Darüber hinausgehende Rechtsfolgen hat ein Adelstitel heute nicht mehr. Allerdings findet er in manchen Gesellschaftskreisen und bei der Ermittlung des Ranges für das Protokoll immer noch Beachtung. Die von einigen Personen praktizierte Fortführung der historischen Adelstitel im gesellschaftlichen Leben hat keine namensrechtliche Bedeutung, auch ein Anrecht auf die Anrede mit einem Prädikatstitel, wie zum Beispiel "Durchlaucht", besteht nicht mehr.

Allerdings wurden in Deutschland neue den Adelstitel ähnliche Titel oder Funktionen für Staatsbedienstete etwa wie Richter eingeführt, die dann mit "Euer Ehren" angesprochen fordern. Ähnliches gilt für Beamte (Pensionen) oder manche Politiker (Ruhegehalt), deren Altersversorgung vom niederen Volk gezahlt werden muss. Sie beträgt in der Regel ein Vielfaches des eines Steuerzahlers. Das Volk selbst muss selbst für seine Altersversorgung bezahlen.

In Deutschland sind alle von uns vermittelten Adelstitel als Edeltitel oder Künstlername frei zu verwenden.

Österreich

In der neu entstandenen Republik Deutschösterreich (1918-1919) wurden am 3. April 1919 mit dem Adelsaufhebungsgesetz und der zugehörigen Durchführungsverordnung alle Adelstitel, weltliche Ritter- und Damenorden sowie etliche Titel, Würden und die Privilegien des Adels abgeschafft und die Zuwiderhandlung unter Strafe gestellt (Geldstrafe oder bis zu sechs Monate Haft).

Schweiz

In der Schweiz werden Adelstitel nicht als Bestandteil des Familiennamens anerkannt, Adelsbezeichnungen werden in amtlichen Papieren deshalb auch nicht eingetragen. Hingegen wird die Partikel "von" durchaus von den Schweizer Behörden als Namensteil im Zivilstandsregister geführt.
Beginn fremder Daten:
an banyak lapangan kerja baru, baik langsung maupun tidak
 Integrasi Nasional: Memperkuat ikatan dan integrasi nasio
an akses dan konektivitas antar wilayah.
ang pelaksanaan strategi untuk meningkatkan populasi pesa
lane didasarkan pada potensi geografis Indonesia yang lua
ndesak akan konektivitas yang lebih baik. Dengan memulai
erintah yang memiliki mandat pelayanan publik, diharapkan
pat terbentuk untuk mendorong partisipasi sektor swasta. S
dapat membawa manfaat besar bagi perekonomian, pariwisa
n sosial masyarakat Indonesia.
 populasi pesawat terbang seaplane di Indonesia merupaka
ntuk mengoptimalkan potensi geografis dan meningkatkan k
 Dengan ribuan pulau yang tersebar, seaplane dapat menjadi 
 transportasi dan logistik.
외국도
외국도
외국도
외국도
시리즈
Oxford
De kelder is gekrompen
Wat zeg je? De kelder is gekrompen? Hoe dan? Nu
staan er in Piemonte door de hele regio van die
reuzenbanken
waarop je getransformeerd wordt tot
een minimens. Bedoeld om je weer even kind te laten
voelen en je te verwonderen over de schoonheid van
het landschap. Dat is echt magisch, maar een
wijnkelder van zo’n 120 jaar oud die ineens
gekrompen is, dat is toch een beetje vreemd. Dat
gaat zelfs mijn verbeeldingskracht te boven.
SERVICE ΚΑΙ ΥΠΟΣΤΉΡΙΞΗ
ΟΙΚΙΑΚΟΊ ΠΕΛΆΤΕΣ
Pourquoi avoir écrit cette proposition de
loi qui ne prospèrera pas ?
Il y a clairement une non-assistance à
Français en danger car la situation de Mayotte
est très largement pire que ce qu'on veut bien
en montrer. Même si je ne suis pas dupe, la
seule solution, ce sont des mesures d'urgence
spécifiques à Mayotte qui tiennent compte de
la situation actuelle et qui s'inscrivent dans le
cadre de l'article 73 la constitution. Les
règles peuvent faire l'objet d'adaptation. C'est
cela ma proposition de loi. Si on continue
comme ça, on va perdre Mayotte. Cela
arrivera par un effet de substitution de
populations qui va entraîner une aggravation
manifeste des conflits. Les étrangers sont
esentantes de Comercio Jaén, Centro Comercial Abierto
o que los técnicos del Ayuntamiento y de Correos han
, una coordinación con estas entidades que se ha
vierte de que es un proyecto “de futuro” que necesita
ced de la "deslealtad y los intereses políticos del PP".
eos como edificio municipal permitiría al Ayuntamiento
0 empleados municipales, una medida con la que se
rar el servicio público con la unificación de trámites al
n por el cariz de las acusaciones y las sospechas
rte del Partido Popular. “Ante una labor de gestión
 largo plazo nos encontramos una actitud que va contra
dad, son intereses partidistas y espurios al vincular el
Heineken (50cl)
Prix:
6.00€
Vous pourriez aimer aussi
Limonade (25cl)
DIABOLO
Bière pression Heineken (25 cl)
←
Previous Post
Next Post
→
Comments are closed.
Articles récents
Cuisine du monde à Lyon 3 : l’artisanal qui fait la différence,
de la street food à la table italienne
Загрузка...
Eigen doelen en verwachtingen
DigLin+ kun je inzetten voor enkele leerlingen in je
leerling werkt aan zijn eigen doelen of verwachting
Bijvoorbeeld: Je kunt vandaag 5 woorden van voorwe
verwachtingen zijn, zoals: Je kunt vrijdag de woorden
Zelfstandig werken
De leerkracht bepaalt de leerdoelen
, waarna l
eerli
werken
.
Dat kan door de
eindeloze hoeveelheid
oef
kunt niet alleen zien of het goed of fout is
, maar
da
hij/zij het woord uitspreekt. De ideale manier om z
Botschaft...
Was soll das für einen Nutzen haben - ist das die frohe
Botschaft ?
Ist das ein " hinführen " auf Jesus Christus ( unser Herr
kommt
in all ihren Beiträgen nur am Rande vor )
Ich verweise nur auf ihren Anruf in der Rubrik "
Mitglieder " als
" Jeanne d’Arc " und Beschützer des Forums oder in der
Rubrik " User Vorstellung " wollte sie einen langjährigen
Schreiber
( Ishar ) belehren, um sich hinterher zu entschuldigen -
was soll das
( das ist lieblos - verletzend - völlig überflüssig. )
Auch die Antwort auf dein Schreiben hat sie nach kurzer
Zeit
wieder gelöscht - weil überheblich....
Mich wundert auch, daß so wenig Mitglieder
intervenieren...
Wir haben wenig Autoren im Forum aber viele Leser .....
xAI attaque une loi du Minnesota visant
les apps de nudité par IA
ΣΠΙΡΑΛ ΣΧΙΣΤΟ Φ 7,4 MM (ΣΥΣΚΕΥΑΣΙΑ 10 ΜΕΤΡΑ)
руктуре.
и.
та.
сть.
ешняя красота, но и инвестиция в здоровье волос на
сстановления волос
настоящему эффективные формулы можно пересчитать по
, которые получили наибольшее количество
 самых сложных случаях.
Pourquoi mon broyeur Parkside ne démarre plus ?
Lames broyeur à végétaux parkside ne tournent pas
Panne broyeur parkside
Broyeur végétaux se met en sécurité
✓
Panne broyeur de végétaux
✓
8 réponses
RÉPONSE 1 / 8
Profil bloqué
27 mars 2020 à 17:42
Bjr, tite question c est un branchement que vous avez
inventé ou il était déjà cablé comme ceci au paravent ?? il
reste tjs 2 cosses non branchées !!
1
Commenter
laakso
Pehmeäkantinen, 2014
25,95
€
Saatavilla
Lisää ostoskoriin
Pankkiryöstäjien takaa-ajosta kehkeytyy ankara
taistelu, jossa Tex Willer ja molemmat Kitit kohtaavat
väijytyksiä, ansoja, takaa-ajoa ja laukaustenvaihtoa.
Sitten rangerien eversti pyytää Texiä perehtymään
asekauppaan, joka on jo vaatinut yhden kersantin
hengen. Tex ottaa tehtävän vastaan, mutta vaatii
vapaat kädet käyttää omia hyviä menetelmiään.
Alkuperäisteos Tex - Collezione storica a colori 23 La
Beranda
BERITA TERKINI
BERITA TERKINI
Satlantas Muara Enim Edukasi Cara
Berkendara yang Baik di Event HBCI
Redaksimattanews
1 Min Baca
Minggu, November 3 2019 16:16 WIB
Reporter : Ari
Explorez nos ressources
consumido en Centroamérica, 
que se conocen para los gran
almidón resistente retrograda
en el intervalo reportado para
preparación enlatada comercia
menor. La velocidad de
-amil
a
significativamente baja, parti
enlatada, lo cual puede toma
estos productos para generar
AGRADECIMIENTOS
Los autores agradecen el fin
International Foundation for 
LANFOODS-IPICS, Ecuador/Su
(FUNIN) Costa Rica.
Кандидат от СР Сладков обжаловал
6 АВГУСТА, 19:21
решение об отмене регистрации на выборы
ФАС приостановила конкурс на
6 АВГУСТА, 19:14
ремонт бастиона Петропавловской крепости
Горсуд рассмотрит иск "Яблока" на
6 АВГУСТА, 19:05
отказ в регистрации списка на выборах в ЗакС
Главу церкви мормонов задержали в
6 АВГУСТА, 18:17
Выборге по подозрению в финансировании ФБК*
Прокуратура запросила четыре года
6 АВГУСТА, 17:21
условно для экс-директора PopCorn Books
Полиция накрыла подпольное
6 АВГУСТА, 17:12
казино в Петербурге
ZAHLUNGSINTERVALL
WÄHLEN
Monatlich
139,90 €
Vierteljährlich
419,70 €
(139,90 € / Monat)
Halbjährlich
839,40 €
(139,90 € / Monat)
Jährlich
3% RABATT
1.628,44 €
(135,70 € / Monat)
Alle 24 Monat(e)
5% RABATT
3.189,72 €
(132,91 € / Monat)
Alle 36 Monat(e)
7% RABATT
Dies hängt damit zusammen, dass er meist nicht auf eine adelige Herkunft oder Zugehörigkeit weist: Bei der Entstehung von Familiennamen im Mittelalter spielten neben Berufsbezeichnungen und Charakteristika von Personen auch Flur- und Gemeindenamen zur Identifikation eine Rolle. So sind von Moos, von Däniken und von Gunten keine adeligen Namen. Da die Eidgenossenschaft dazu seit dem 14. Jahrhundert faktisch und seit 1648 auch juristisch unabhängig vom heiligen römischen Reich deutscher Nation war, konnte es nach allen geltenden Regeln keinen "neuen" Adel geben. Alte Adelsfamilien verloren mit der Zeit Besitz und Einfluss oder wanderten ab (Habsburger), nur wenige blieben im Gebiet der Eidgenossenschaft, wie die von Salis, von Erlach oder von Hallwyl. Zahlreiche weitere Namen wie von Graffenried oder von Wattenwyl sind ursprünglich "nur" Patrizierfamilien, die sich das "von" selbst zulegten.